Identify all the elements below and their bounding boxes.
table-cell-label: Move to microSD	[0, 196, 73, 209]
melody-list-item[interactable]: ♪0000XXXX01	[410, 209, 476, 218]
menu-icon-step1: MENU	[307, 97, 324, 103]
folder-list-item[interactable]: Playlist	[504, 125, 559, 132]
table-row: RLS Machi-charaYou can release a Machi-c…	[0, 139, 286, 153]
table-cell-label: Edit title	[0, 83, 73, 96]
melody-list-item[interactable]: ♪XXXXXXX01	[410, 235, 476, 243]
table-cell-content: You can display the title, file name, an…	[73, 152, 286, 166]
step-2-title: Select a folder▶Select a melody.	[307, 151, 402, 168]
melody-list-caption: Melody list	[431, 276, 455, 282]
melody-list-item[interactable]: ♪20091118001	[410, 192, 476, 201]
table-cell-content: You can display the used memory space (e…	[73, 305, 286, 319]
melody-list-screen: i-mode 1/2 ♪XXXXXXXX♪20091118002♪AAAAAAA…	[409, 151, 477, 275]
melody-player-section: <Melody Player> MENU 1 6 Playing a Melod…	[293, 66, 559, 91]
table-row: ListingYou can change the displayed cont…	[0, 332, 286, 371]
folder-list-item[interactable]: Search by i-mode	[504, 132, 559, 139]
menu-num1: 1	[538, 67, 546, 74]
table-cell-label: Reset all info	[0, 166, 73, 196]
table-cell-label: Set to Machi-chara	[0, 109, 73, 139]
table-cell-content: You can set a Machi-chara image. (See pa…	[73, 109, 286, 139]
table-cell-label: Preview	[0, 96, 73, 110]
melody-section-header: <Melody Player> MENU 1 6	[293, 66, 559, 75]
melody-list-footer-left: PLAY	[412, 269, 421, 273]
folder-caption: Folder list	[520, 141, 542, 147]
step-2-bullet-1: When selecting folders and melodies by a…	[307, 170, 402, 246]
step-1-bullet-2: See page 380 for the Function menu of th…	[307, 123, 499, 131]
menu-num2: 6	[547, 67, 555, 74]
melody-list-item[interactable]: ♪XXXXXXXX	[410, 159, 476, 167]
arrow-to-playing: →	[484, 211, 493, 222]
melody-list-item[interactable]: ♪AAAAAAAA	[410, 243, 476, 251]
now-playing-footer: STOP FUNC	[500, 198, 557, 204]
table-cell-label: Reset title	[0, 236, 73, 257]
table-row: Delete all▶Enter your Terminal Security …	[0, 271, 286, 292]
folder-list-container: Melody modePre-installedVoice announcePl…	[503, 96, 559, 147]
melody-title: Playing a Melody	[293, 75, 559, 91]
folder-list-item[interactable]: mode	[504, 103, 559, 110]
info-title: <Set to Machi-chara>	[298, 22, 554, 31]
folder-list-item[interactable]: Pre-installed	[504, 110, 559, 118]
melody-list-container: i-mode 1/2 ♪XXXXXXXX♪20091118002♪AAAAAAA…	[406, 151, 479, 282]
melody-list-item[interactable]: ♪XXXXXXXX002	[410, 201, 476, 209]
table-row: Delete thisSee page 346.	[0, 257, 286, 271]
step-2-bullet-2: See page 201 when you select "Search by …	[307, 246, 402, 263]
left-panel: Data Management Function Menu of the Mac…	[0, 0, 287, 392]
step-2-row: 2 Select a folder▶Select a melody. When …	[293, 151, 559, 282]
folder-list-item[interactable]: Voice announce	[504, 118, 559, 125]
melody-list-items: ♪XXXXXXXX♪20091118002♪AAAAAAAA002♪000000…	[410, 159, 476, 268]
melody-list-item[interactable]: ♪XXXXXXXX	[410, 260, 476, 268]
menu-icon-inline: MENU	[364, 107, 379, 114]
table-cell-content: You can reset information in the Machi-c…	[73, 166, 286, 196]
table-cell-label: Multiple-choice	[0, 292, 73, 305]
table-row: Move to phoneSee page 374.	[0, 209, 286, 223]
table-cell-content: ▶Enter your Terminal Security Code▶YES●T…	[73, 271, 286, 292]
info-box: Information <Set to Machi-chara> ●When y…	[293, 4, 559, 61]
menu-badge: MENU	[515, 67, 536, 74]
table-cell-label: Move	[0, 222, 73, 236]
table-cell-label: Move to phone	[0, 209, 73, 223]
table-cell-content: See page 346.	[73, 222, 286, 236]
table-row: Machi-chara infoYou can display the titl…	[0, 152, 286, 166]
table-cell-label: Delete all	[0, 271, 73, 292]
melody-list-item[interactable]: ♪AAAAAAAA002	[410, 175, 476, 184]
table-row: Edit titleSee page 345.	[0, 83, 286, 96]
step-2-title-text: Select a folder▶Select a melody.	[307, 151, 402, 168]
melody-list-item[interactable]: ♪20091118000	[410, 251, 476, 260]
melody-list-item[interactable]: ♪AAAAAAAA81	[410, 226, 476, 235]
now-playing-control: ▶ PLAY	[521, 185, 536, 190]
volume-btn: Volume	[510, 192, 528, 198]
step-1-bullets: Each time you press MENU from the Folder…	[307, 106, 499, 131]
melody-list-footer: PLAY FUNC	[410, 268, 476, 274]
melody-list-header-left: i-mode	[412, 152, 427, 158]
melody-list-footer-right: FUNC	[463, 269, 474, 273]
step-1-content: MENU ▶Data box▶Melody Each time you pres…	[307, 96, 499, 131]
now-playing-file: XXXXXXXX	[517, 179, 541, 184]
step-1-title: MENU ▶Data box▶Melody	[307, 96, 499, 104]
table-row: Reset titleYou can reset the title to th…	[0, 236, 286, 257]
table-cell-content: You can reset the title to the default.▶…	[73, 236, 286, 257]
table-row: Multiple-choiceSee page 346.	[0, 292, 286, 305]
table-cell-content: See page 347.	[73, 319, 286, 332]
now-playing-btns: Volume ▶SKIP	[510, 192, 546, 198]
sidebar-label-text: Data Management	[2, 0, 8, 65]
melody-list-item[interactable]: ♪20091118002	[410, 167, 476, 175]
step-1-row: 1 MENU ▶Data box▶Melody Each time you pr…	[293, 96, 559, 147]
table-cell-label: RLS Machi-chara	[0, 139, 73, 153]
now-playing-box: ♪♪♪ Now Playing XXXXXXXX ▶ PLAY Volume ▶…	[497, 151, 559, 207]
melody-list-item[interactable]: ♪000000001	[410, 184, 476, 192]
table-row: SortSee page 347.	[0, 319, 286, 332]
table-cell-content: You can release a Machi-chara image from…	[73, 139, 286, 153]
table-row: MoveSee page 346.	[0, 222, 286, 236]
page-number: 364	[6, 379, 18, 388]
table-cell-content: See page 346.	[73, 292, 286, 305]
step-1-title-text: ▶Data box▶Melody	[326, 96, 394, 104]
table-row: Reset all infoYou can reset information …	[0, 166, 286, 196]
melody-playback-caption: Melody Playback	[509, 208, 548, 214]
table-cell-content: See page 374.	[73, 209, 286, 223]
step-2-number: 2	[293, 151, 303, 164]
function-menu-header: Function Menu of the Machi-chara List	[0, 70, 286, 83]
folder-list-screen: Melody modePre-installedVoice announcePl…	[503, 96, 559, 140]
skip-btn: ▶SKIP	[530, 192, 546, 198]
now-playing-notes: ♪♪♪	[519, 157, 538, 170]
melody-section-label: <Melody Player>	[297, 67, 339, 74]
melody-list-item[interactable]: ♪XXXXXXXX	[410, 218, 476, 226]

Assignment - Each entry above needs to be retyped exactly as it appears.

Exercise output -
Identify all the elements below and their bounding boxes.
table-cell-label: Move to microSD	[0, 196, 73, 209]
melody-list-item[interactable]: ♪0000XXXX01	[410, 209, 476, 218]
menu-icon-step1: MENU	[307, 97, 324, 103]
folder-list-item[interactable]: Playlist	[504, 125, 559, 132]
table-row: RLS Machi-charaYou can release a Machi-c…	[0, 139, 286, 153]
table-cell-label: Edit title	[0, 83, 73, 96]
melody-list-item[interactable]: ♪XXXXXXX01	[410, 235, 476, 243]
table-cell-content: You can display the title, file name, an…	[73, 152, 286, 166]
step-2-title: Select a folder▶Select a melody.	[307, 151, 402, 168]
melody-list-caption: Melody list	[431, 276, 455, 282]
melody-list-item[interactable]: ♪20091118001	[410, 192, 476, 201]
table-cell-content: You can display the used memory space (e…	[73, 305, 286, 319]
melody-list-screen: i-mode 1/2 ♪XXXXXXXX♪20091118002♪AAAAAAA…	[409, 151, 477, 275]
melody-player-section: <Melody Player> MENU 1 6 Playing a Melod…	[293, 66, 559, 91]
table-row: ListingYou can change the displayed cont…	[0, 332, 286, 371]
folder-list-item[interactable]: Search by i-mode	[504, 132, 559, 139]
menu-num1: 1	[538, 67, 546, 74]
table-cell-label: Reset all info	[0, 166, 73, 196]
table-cell-label: Set to Machi-chara	[0, 109, 73, 139]
table-cell-content: You can set a Machi-chara image. (See pa…	[73, 109, 286, 139]
table-cell-label: Preview	[0, 96, 73, 110]
melody-section-header: <Melody Player> MENU 1 6	[293, 66, 559, 75]
melody-list-footer-left: PLAY	[412, 269, 421, 273]
folder-caption: Folder list	[520, 141, 542, 147]
step-2-bullet-1: When selecting folders and melodies by a…	[307, 170, 402, 246]
step-1-bullet-2: See page 380 for the Function menu of th…	[307, 123, 499, 131]
menu-num2: 6	[547, 67, 555, 74]
melody-list-item[interactable]: ♪XXXXXXXX	[410, 159, 476, 167]
arrow-to-playing: →	[484, 211, 493, 222]
melody-list-item[interactable]: ♪AAAAAAAA	[410, 243, 476, 251]
now-playing-footer: STOP FUNC	[500, 198, 557, 204]
table-cell-label: Reset title	[0, 236, 73, 257]
table-row: Delete all▶Enter your Terminal Security …	[0, 271, 286, 292]
folder-list-container: Melody modePre-installedVoice announcePl…	[503, 96, 559, 147]
melody-title: Playing a Melody	[293, 75, 559, 91]
folder-list-item[interactable]: mode	[504, 103, 559, 110]
info-title: <Set to Machi-chara>	[298, 22, 554, 31]
folder-list-item[interactable]: Pre-installed	[504, 110, 559, 118]
melody-list-container: i-mode 1/2 ♪XXXXXXXX♪20091118002♪AAAAAAA…	[406, 151, 479, 282]
melody-list-item[interactable]: ♪XXXXXXXX002	[410, 201, 476, 209]
table-row: Delete thisSee page 346.	[0, 257, 286, 271]
step-2-bullet-2: See page 201 when you select "Search by …	[307, 246, 402, 263]
left-panel: Data Management Function Menu of the Mac…	[0, 0, 287, 392]
step-2-row: 2 Select a folder▶Select a melody. When …	[293, 151, 559, 282]
folder-list-item[interactable]: Voice announce	[504, 118, 559, 125]
melody-list-items: ♪XXXXXXXX♪20091118002♪AAAAAAAA002♪000000…	[410, 159, 476, 268]
melody-list-item[interactable]: ♪XXXXXXXX	[410, 260, 476, 268]
menu-icon-inline: MENU	[364, 107, 379, 114]
table-cell-content: You can reset information in the Machi-c…	[73, 166, 286, 196]
table-cell-label: Multiple-choice	[0, 292, 73, 305]
table-row: Move to phoneSee page 374.	[0, 209, 286, 223]
table-cell-content: ▶Enter your Terminal Security Code▶YES●T…	[73, 271, 286, 292]
info-box: Information <Set to Machi-chara> ●When y…	[293, 4, 559, 61]
menu-badge: MENU	[515, 67, 536, 74]
table-cell-label: Move	[0, 222, 73, 236]
table-cell-label: Move to phone	[0, 209, 73, 223]
table-cell-content: See page 346.	[73, 222, 286, 236]
table-row: Machi-chara infoYou can display the titl…	[0, 152, 286, 166]
table-cell-label: Delete all	[0, 271, 73, 292]
melody-list-item[interactable]: ♪AAAAAAAA002	[410, 175, 476, 184]
table-row: Edit titleSee page 345.	[0, 83, 286, 96]
step-2-title-text: Select a folder▶Select a melody.	[307, 151, 402, 168]
melody-list-item[interactable]: ♪20091118000	[410, 251, 476, 260]
melody-list-item[interactable]: ♪AAAAAAAA81	[410, 226, 476, 235]
now-playing-control: ▶ PLAY	[521, 185, 536, 190]
volume-btn: Volume	[510, 192, 528, 198]
step-1-bullets: Each time you press MENU from the Folder…	[307, 106, 499, 131]
melody-list-footer: PLAY FUNC	[410, 268, 476, 274]
melody-list-header-left: i-mode	[412, 152, 427, 158]
melody-list-footer-right: FUNC	[463, 269, 474, 273]
step-1-content: MENU ▶Data box▶Melody Each time you pres…	[307, 96, 499, 131]
now-playing-file: XXXXXXXX	[517, 179, 541, 184]
step-1-title: MENU ▶Data box▶Melody	[307, 96, 499, 104]
table-row: Reset titleYou can reset the title to th…	[0, 236, 286, 257]
table-cell-content: You can reset the title to the default.▶…	[73, 236, 286, 257]
table-row: Multiple-choiceSee page 346.	[0, 292, 286, 305]
table-cell-content: See page 347.	[73, 319, 286, 332]
now-playing-btns: Volume ▶SKIP	[510, 192, 546, 198]
sidebar-label-text: Data Management	[2, 0, 8, 65]
melody-list-item[interactable]: ♪20091118002	[410, 167, 476, 175]
step-1-row: 1 MENU ▶Data box▶Melody Each time you pr…	[293, 96, 559, 147]
table-cell-label: RLS Machi-chara	[0, 139, 73, 153]
now-playing-box: ♪♪♪ Now Playing XXXXXXXX ▶ PLAY Volume ▶…	[497, 151, 559, 207]
melody-list-item[interactable]: ♪000000001	[410, 184, 476, 192]
table-row: SortSee page 347.	[0, 319, 286, 332]
table-cell-content: You can release a Machi-chara image from…	[73, 139, 286, 153]
table-row: MoveSee page 346.	[0, 222, 286, 236]
page-number: 364	[6, 379, 18, 388]
table-cell-content: See page 346.	[73, 292, 286, 305]
step-1-title-text: ▶Data box▶Melody	[326, 96, 394, 104]
table-row: Reset all infoYou can reset information …	[0, 166, 286, 196]
melody-playback-caption: Melody Playback	[509, 208, 548, 214]
table-cell-content: See page 374.	[73, 209, 286, 223]
step-2-number: 2	[293, 151, 303, 164]
function-menu-header: Function Menu of the Machi-chara List	[0, 70, 286, 83]
folder-list-screen: Melody modePre-installedVoice announcePl…	[503, 96, 559, 140]
skip-btn: ▶SKIP	[530, 192, 546, 198]
now-playing-notes: ♪♪♪	[519, 157, 538, 170]
melody-section-label: <Melody Player>	[297, 67, 339, 74]
melody-list-item[interactable]: ♪XXXXXXXX	[410, 218, 476, 226]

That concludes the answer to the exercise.